_REQUIRED ACTION_
Determine how many lines in these records hold "seguir". Only the number is wanted.

(Source data)
::::
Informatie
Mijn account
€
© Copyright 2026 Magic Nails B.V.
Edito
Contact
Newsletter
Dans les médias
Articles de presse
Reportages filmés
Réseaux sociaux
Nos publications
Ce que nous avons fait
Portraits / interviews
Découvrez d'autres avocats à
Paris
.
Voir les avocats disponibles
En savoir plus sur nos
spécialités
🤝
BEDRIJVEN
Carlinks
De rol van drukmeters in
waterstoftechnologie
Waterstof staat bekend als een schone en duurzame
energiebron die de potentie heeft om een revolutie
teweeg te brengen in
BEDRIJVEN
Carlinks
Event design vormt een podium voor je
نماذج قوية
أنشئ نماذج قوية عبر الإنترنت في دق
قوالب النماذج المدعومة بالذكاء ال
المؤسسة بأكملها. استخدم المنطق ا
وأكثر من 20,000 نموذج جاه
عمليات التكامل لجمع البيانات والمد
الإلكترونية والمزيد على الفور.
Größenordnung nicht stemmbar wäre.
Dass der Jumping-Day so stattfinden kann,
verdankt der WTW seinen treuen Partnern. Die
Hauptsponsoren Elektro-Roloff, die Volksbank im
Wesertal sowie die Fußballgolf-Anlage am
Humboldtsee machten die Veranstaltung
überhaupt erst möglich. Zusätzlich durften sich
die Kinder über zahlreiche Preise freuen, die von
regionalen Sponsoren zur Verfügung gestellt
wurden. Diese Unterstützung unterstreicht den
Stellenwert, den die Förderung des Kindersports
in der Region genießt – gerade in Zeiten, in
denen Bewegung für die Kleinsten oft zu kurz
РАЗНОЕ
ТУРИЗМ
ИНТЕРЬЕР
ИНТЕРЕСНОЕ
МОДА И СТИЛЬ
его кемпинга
::::
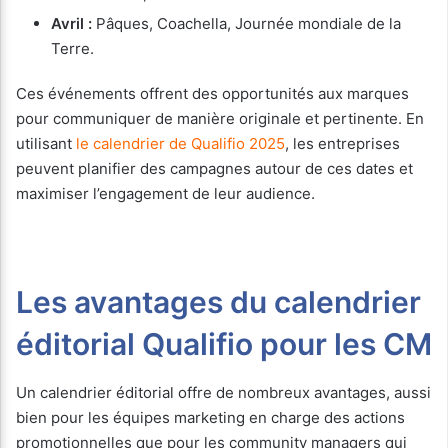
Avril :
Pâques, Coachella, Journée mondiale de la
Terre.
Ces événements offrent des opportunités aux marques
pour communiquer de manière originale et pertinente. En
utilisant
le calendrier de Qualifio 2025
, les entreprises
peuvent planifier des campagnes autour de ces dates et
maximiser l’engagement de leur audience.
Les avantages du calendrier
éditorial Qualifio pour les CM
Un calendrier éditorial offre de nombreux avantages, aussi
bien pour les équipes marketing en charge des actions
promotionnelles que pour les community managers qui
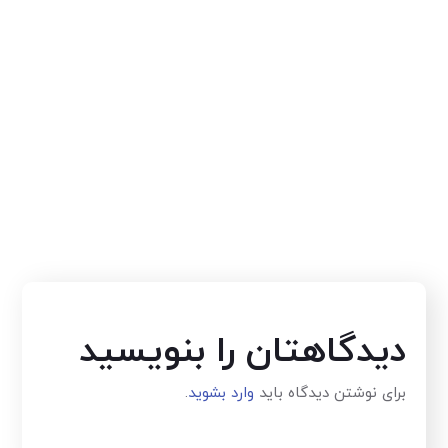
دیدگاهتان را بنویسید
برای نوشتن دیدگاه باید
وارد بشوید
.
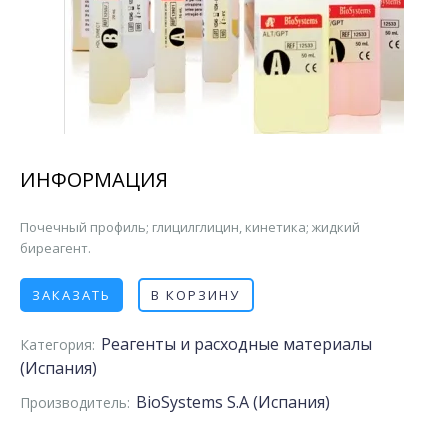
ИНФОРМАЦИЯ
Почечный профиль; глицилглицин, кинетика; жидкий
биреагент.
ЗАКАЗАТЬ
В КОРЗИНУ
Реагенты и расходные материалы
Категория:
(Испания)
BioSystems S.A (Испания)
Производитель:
::::
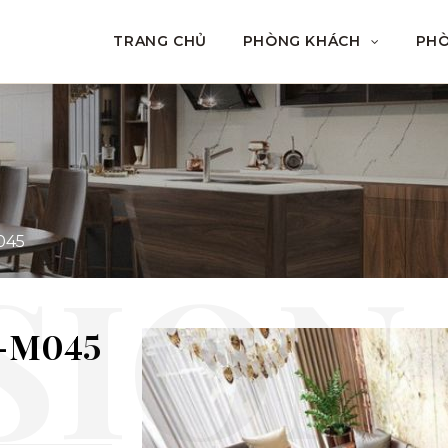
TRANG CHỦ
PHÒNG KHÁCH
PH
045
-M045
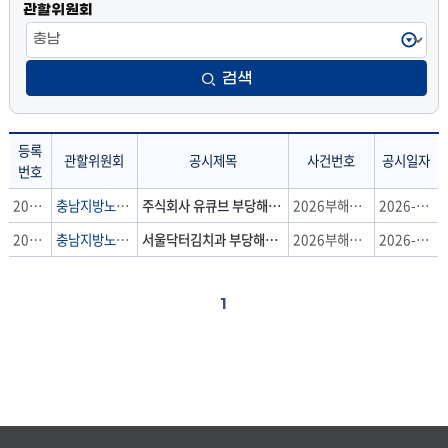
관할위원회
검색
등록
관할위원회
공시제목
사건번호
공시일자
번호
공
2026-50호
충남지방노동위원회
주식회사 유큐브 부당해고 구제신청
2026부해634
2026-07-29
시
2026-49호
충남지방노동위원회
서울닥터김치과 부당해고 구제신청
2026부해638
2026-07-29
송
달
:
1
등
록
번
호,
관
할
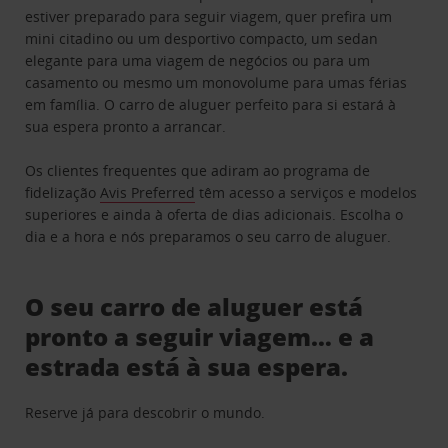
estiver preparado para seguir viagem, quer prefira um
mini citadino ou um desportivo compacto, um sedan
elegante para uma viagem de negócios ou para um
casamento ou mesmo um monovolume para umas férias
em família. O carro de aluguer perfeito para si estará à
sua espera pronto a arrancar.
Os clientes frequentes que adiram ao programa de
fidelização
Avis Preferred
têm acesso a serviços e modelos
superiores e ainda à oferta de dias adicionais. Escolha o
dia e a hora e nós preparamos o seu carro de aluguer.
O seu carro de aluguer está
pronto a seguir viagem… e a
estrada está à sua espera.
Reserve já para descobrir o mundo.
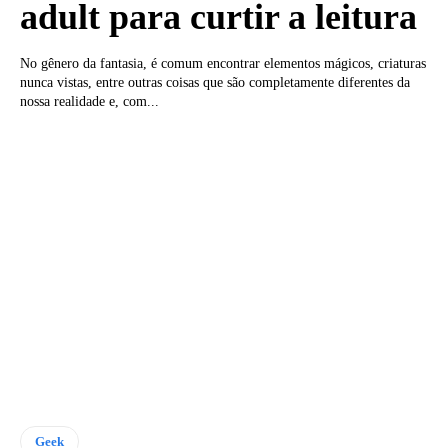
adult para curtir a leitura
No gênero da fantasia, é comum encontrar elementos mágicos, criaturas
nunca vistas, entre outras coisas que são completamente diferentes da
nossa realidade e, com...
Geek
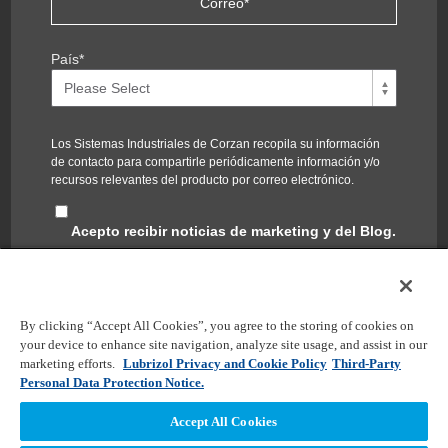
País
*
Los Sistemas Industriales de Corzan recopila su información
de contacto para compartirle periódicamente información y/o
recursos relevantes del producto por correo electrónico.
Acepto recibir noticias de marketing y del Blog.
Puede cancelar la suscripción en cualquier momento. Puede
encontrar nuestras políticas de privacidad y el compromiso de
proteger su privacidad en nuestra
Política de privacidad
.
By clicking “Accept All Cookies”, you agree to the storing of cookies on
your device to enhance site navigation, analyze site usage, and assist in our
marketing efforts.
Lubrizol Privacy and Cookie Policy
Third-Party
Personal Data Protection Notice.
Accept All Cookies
::::
_RESPONSE BOX_
2